We had 2 main options to consider when we were planning the move.
The first option was to purchase all new hardware and place it in the new DC. After that we would complete a migration of data across a VPN tunnel from the current DC to the new one. Since we had just invested many dollars in new hardware months earlier, it did not make financial sense to purchase the new servers and perform a virtual migration, especially given the fact that these types of migrations may never go as planned with the large number of servers. Basically, it would have taken weeks to perform this virtual migration, still with downtime that ALWAYS happens in such a process. Even if it is only a minute long, it is still downtime.
The second option was to physically move our existing servers to the new DC. This was a more desirable choice since the servers only had to travel a few kilometres, and we would not need to purchase new hardware.
The Challenge
How do we move a fleet of servers and minimise downtime?
First thing we needed to do was inform our customers three months in advance about the move to keep everyone in the loop. Communication is fundamental throughout the whole process.
Secondly, we needed to create an inventory of what equipment would be moved to the new DC and a list of what equipment we would be sending to retirement. Eventually, we decided to only move the servers, leaving all switches, routers and other network related equipment at the old site. Why did we decide to do this? Since our primary goal was to minimise downtime and stick to our 3 hour maximum, we did not want to worry about fiddling around at either end with networking gear. Basically, we just wanted to disconnect at one end and plug back in at the other, and to do this, we actually invested thousands of dollars in new equipment. The new equipment included over 6300 meters of CAT6 cable, a collection of patch panels, switches and firewalls.

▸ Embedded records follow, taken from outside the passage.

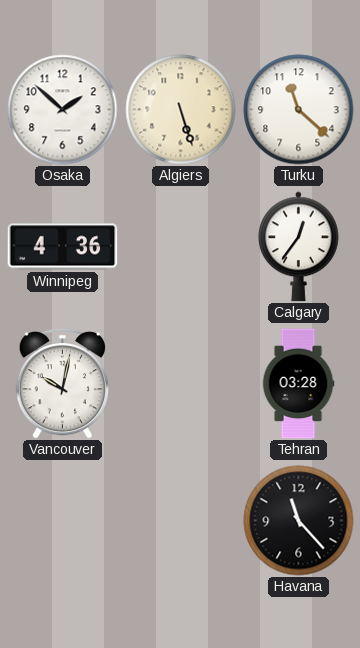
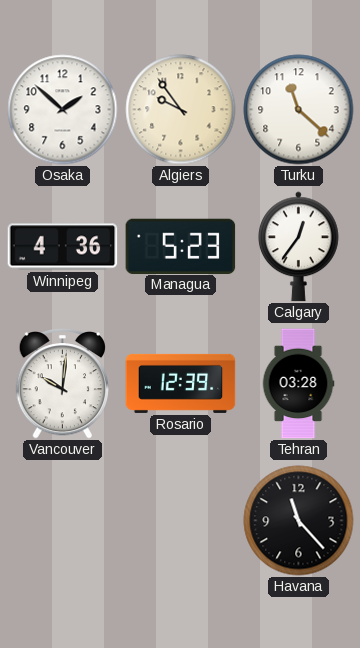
Algiers: 5:27 -> 9:54
Managua: none -> 5:23
Vancouver: 10:02 -> 10:01
Rosario: none -> 12:39
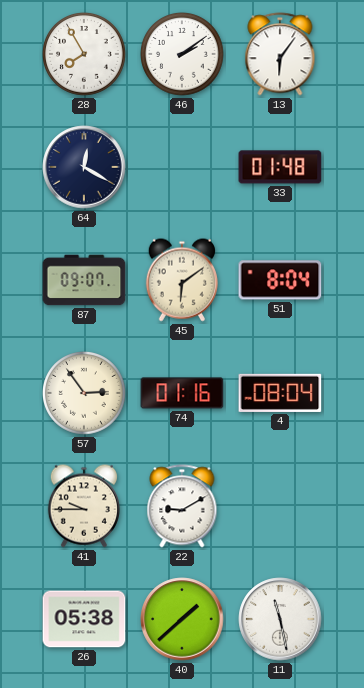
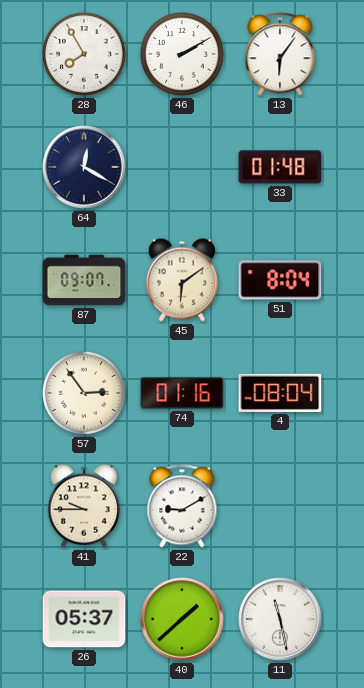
46: 2:09 -> 2:10
26: 05:38 -> 05:37
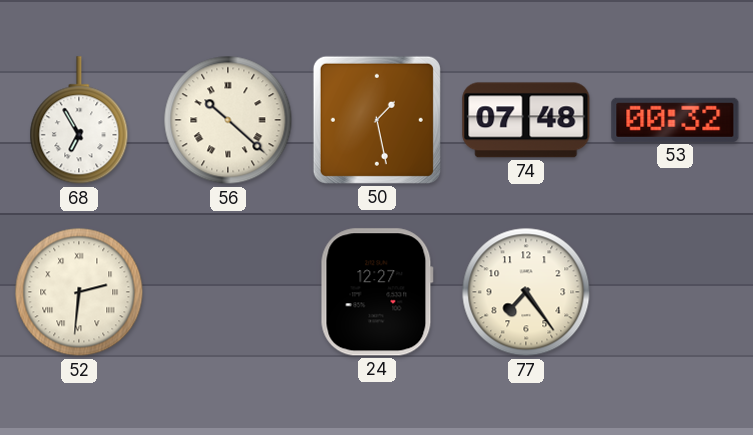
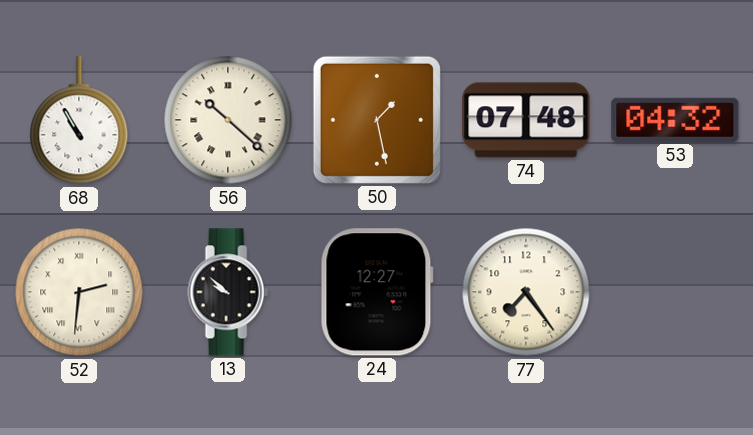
68: 6:55 -> 10:55
53: 00:32 -> 04:32
13: none -> 9:52
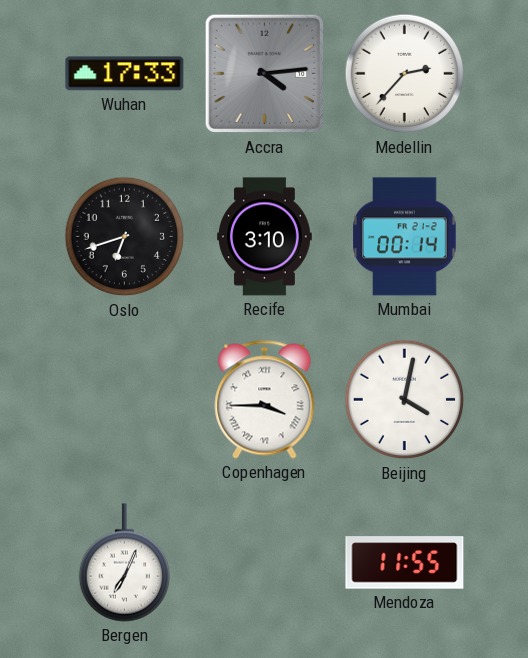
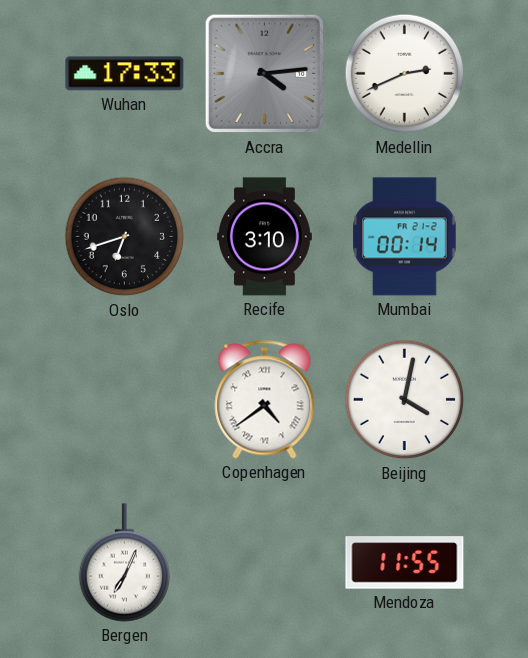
Medellin: 2:37 -> 2:41
Copenhagen: 3:45 -> 4:39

Third parties were involved with the move so we needed to simultaneously coordinate each other’s involvement. Many errors could have resulted from unprepared third party vendors, ultimately holding the rest of the move up as each vendor was dependant on the other.
We needed to adjust all cabinets and fit rails prior to the move. This was also a critical component as we did not want to be wasting unnecessary time during the move with such avoidable issues.
Choosing the best time to perform the move was tricky because we had customers who also had customers from all around the world. Therefore, there was no best time to perform the move as any time we chose would affect someone somewhere. As a result, we turned to our data graphs to look at our national and international traffic, and, based on our findings, the majority of traffic was Australian. With this in mind, we decided on the move’s commencement to be at 9pm on a Friday.
Once we had all of the above factors (and a few more not mentioned here) in place, we sent out another email to our customers thirty days and seven days prior to the move letting them know the date and time we had planned. This gave our customers enough time to prepare for downtime.
A few customers were not happy with the move because they had just spent a million dollars on advertising and did not want their site to go offline. They wanted us to do it when it suited them, but we could not keep everyone happy. We also had a few “smart” customers trying to tell us how to move DC’s without any downtime kindly providing links to googled search results of “how to move data centre without any downtime.” However we assured these people through detailed emails that we had explored every possible avenue for many months to set our current goals.
The Outcome
Moving DC’s was never going to be easy, but careful planning did pay off. I consider the move to be highly successful and could not have asked for a better outcome. Even though we did push 15 minutes past our 3 hour window, I did not lose too much sleep over it given the end result amidst such a challenging task.
Everyone involved in the move worked together harmoniously just as planned, and without the right people, this task would have been impossible. The move was successful because of quality and careful planning, which is something I always try to focus on, not just when moving DC’s.